There has been much news in the energy industry about the deficit in capacity from pipelines shipping crude oil out of the Permian Basin in West Texas. That has made crude oil price differentials widen between Midland, Texas and the Gulf Coast exporting region.
Major midstream and downstream companies like Plains All American ( PAA) , Enterprise Products Partners ( EPD) , Phillips 66 ( PSX) and Magellan Midstream ( MMP) have raced to build a series of pipelines connecting West Texas to the Gulf Coast. Several of those projects are scheduled to be completed next year. But what would happen to crude oil prices if some or all of those projects are delayed?

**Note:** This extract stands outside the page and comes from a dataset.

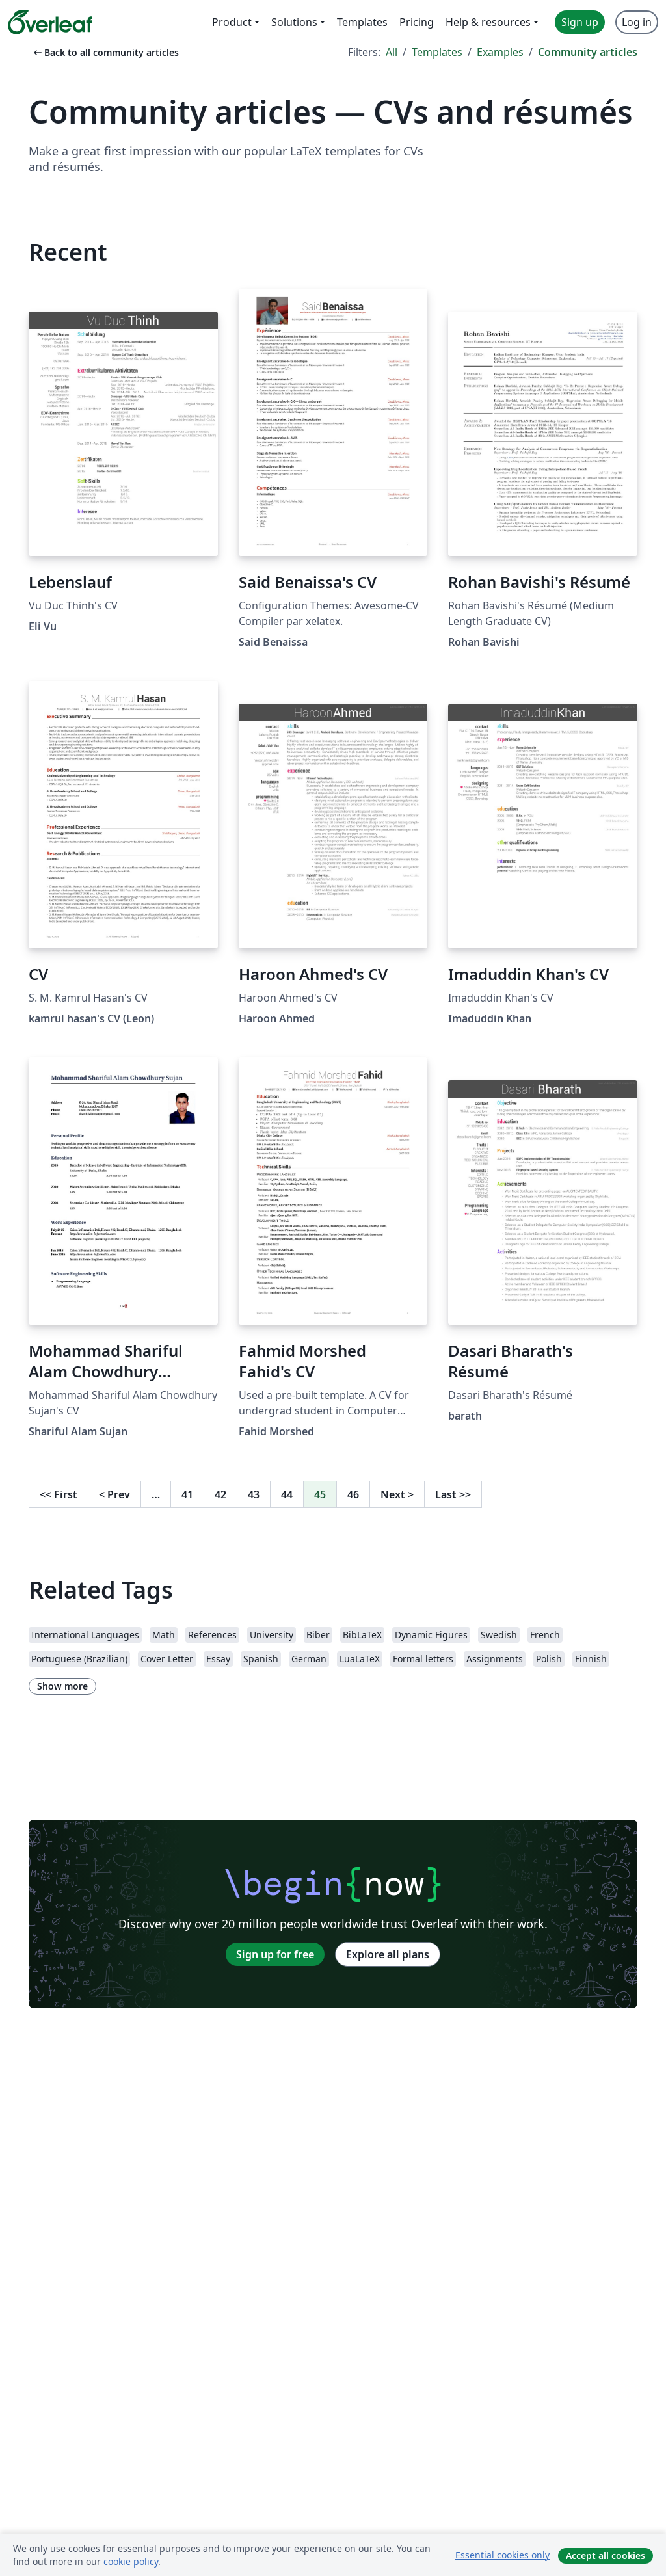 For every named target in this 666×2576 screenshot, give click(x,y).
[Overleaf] (50, 22)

The answer -- there's nothing producers can do as they are land-locked in this part of the country, which is lacking not only in infrastructure but also in trained workers. Today there's a shortage of truckers and trucks available to haul crude, and Crude-by-Rail has also become a limited option.
As I've mentioned in prior columns, crude oil for delivery to Midland, Texas, where the local price of crude is set, has recently sold for $12 to $15 below the price of crude for delivery in Cushing, Okla., which is a major crude oil trading hub in North America. This discount reflects the added cost getting oil to refineries and export facilities out of the region using trucks and trains.
A report this week by energy consultancy Wood McKenzie has brought to light what Permian producers are doing to mitigate this possibility, protecting themselves against a further drop in price differentials. According to Wood McKenzie, hedges have increased more than four-fold for some producers.
Companies like Concho Resources ( CXO) , Energen ( EGN) , and SM Energy ( SM) have substantially increased their 2020 Midland-Cushing differential hedging exposure since the beginning of the year, with EGN and SM hedging almost twice the volumes. What Wood McKenzie concluded is that Permian producers are worried that key pipeline projects won't be completed on schedule.
With oil production in the Permian Basin predicted to grow at a pace of 400,000 barrels a day per year until 2022, producers fear that they will not be able to get their crude out of the basin. Options include keeping it on the ground or entering into a hedging agreement with the banks.
While midstream operators like EPD, PAA, and MMP are racing to complete pipeline projects and expansions to help ease this congestion, more than 2 million barrels per day of capacity is slated to come online beginning in late 2019 and early 2020. As a result, the basin could be in a temporary medium-term, over-build.
Wood McKenzie predicts it could take more than a year before West Texas producers see sustained pricing relief.